MATERIAL FOR THE TASK:

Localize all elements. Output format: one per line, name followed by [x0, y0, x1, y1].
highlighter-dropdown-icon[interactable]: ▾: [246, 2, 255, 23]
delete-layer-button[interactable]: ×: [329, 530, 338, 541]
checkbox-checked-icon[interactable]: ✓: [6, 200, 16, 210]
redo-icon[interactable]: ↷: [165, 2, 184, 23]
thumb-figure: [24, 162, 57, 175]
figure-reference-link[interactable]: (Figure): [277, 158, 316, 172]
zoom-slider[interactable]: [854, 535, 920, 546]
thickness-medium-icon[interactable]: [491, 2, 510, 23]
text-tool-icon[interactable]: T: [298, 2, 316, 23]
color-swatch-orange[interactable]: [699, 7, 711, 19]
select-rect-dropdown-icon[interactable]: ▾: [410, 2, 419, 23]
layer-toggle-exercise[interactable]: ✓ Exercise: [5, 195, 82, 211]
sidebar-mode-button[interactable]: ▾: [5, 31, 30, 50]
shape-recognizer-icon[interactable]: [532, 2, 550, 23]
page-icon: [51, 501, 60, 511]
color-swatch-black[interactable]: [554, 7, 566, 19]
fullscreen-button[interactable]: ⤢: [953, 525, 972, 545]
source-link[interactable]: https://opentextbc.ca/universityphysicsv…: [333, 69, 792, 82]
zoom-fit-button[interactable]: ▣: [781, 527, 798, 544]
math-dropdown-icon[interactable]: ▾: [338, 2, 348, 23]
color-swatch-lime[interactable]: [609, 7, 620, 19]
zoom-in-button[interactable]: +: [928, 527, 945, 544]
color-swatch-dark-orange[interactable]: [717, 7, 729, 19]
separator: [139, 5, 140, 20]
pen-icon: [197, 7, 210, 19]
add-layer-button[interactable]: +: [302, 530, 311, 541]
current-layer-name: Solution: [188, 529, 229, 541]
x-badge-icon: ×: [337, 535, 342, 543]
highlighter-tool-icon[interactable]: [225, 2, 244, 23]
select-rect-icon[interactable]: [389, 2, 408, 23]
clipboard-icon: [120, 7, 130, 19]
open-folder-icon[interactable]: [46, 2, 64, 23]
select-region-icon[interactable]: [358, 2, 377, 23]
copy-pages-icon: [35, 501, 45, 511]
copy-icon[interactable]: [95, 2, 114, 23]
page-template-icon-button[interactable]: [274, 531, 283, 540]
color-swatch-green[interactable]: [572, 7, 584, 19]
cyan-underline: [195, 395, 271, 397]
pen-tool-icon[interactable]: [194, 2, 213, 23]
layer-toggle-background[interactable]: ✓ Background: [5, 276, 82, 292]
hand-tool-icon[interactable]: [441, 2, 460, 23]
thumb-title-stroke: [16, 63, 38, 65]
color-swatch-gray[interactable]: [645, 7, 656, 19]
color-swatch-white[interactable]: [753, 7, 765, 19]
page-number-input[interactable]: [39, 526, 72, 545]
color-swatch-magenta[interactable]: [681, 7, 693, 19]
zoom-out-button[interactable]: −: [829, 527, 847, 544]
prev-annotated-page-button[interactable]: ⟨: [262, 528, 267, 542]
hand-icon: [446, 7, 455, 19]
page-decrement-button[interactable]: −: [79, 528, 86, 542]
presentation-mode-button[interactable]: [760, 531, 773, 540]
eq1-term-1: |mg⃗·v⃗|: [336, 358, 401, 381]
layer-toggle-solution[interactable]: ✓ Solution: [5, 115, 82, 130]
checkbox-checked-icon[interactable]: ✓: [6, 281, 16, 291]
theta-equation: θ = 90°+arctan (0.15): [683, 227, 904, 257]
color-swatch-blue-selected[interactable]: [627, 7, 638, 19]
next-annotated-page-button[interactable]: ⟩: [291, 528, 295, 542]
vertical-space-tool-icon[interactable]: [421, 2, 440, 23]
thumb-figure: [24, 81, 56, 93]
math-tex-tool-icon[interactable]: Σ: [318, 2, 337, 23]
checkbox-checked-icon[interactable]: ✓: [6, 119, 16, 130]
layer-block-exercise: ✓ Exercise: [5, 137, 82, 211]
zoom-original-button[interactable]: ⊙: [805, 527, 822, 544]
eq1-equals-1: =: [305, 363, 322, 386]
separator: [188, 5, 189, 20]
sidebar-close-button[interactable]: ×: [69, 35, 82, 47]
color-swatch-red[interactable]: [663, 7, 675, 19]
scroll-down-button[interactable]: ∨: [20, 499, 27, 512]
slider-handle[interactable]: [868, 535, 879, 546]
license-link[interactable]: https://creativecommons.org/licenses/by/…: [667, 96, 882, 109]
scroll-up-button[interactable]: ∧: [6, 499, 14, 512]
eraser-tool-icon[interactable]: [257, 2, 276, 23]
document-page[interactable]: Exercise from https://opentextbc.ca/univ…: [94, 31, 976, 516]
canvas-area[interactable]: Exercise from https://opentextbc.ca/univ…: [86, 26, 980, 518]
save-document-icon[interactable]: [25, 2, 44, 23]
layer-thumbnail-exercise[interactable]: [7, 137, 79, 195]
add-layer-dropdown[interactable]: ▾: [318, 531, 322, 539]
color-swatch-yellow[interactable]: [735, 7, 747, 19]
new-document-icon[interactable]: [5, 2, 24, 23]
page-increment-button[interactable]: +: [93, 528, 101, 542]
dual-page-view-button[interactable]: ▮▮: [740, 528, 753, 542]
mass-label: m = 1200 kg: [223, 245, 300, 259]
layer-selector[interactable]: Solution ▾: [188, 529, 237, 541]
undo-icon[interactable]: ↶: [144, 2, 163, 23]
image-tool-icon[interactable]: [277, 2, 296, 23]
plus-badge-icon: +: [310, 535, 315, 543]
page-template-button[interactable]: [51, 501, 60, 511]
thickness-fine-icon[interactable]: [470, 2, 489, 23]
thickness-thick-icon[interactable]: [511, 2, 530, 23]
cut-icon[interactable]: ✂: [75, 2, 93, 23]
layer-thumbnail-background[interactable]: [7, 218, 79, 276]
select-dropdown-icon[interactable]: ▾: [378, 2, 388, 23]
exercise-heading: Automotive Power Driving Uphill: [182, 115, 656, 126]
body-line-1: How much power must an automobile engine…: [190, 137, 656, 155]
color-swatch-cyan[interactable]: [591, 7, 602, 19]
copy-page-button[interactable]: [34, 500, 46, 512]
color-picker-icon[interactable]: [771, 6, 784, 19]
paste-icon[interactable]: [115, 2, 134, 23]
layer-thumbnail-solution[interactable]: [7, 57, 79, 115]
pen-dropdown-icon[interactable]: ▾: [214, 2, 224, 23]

YOUR GOAL: The answer must be a single number: the count of lines in the records above that contain the word "figure".

RESULT OF THIS TASK: 3